::: MATERIAL PROVIDED

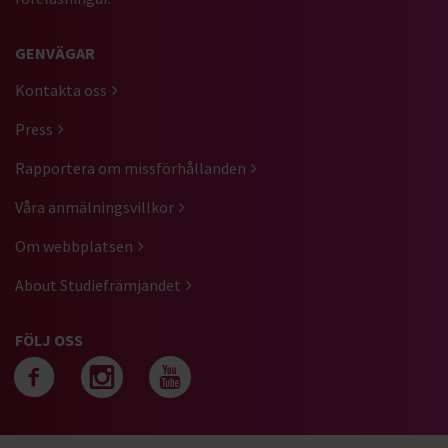
GENVÄGAR
Kontakta oss
Press
Rapportera om missförhållanden
Våra anmälningsvillkor
Om webbplatsen
About Studiefrämjandet
FÖLJ OSS
Följ oss på facebook
Följ oss på instagra
Följ oss på yout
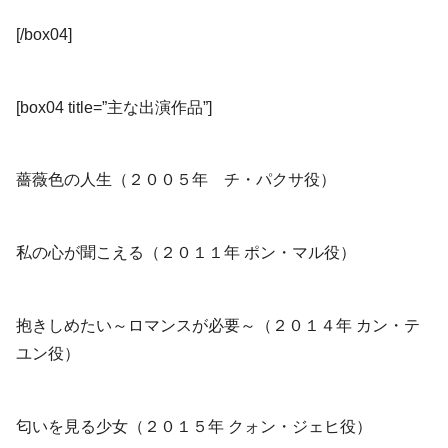
[/box04]
[box04 title=”主な出演作品”]
薔薇色の人生（２００５年 チ・パクサ役）
私の心が聞こえる（２０１１年 ポン・マル役）
抱きしめたい～ロマンスが必要～（２０１４年 カン・テ
ユン役）
匂いを見る少女（２０１５年 クォン・ジェヒ役）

::::::

PROBLEM TO SOLVE
When copying the data above, repeat every word exactly and drop the pictures.

RESULT FOR THIS TASK
GENVÄGAR
Kontakta oss
Press
Rapportera om missförhållanden
Våra anmälningsvillkor
Om webbplatsen
About Studiefrämjandet
FÖLJ OSS
Följ oss på facebook
Följ oss på instagra
Följ oss på yout
[/box04]
[box04 title=”主な出演作品”]
薔薇色の人生（２００５年 チ・パクサ役）
私の心が聞こえる（２０１１年 ポン・マル役）
抱きしめたい～ロマンスが必要～（２０１４年 カン・テ
ユン役）
匂いを見る少女（２０１５年 クォン・ジェヒ役）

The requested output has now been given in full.